Managers are capable of transformative achievement within counties, which greatly benefits the GAA’s profile and status in the community but there is no mechanism for materially recognising or securing this contribution.
Although rumours swirl around some individuals and their alleged fondness for below-the-counter remuneration, it’s difficult to think of any successful managers for whom financial reward is their primary motivation.
One of the official arguments previously used against payment for managers is it would discriminate against players, who remain amateur. I was never entirely sure whether this view was founded on genuine concern for the sacrifices made by players or simply on apprehension about a thin end of the wedge.
In any event the discussion document published last January by the association’s director general, Páraic Duffy, alludes to the pivotal role played by managers.

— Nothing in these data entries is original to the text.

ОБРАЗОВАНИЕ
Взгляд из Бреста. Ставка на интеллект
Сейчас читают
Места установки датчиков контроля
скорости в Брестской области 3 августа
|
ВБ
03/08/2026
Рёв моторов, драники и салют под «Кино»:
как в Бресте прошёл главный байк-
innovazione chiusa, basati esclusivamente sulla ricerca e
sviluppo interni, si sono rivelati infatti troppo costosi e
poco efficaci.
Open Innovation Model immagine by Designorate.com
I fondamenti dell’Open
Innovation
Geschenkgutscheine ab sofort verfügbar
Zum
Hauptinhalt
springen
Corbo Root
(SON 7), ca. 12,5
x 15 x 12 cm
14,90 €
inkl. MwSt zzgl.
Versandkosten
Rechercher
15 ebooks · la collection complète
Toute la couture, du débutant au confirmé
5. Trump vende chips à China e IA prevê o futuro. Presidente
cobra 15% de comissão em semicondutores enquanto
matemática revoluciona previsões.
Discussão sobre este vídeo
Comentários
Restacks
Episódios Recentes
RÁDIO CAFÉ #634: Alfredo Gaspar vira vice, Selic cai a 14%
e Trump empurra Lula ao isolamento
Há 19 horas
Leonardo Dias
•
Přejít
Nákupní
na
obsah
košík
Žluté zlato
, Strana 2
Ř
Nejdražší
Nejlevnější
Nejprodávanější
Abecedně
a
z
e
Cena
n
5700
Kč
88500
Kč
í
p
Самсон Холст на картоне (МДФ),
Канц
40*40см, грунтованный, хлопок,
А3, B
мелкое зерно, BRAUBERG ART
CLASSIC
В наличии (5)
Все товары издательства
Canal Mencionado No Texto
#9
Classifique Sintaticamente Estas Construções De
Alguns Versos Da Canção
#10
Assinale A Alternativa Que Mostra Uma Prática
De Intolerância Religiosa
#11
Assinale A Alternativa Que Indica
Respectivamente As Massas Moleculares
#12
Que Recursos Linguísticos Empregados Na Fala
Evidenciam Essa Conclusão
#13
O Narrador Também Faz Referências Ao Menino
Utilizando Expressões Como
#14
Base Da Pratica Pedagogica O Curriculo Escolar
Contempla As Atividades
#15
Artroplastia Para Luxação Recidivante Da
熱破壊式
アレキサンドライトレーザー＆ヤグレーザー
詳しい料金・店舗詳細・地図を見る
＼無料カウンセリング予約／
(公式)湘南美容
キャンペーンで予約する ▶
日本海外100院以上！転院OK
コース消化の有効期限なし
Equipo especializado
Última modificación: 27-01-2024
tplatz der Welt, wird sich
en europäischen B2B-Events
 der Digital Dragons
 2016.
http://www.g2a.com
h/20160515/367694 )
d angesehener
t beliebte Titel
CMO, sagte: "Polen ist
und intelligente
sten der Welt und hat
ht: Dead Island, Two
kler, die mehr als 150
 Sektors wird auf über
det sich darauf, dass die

That allusion is purely observational. Proof of its truth lies in the importance counties place on appointing and keeping managers and how players react to what they see as inadequate appointments.
In an amateur context this is perfectly reasonable. If you’re volunteering a lot of time and intense commitment you’re entitled to feel that whoever’s in charge will harness your effort for an optimal outcome.
The GAA’s directives on the amateur ethos have occasionally wandered into the realm of the metaphysical. Before the area of commercial endorsements was declared – or prised – open there was the dispensation that allowed players to advertise products connected with their employment.
As a consequence there’s a fine body of advertisements from past decades, featuring farmers who also happened to be well-known intercounty players promoting menacing- sounding chemical treatments for farm animals.
Otherwise, the exemption was little exploited: no dentists preached the desirability of toothpaste brands nor barbers the benefits of hair tonic. Students were allowed do anything – or so we learned after a blind eye was turned to a youthful Jason Sherlock’s at the time edgy association with a department store.
I was at a summer school last year taking part in a platform discussion of professionalism in Irish sport. Having explained the tortuous evolution of the GAA’s amateur ethos, I was silenced by a harrumph from fellow guest George Hook, who observed that it wasn’t possible to lose one’s virginity incrementally.
But virginity is about the least useful comparison that can be made with amateurism in sport because the latter’s loss is always incremental, a series of concessions and re-definitions that wind up eroding more and more of the original ideal.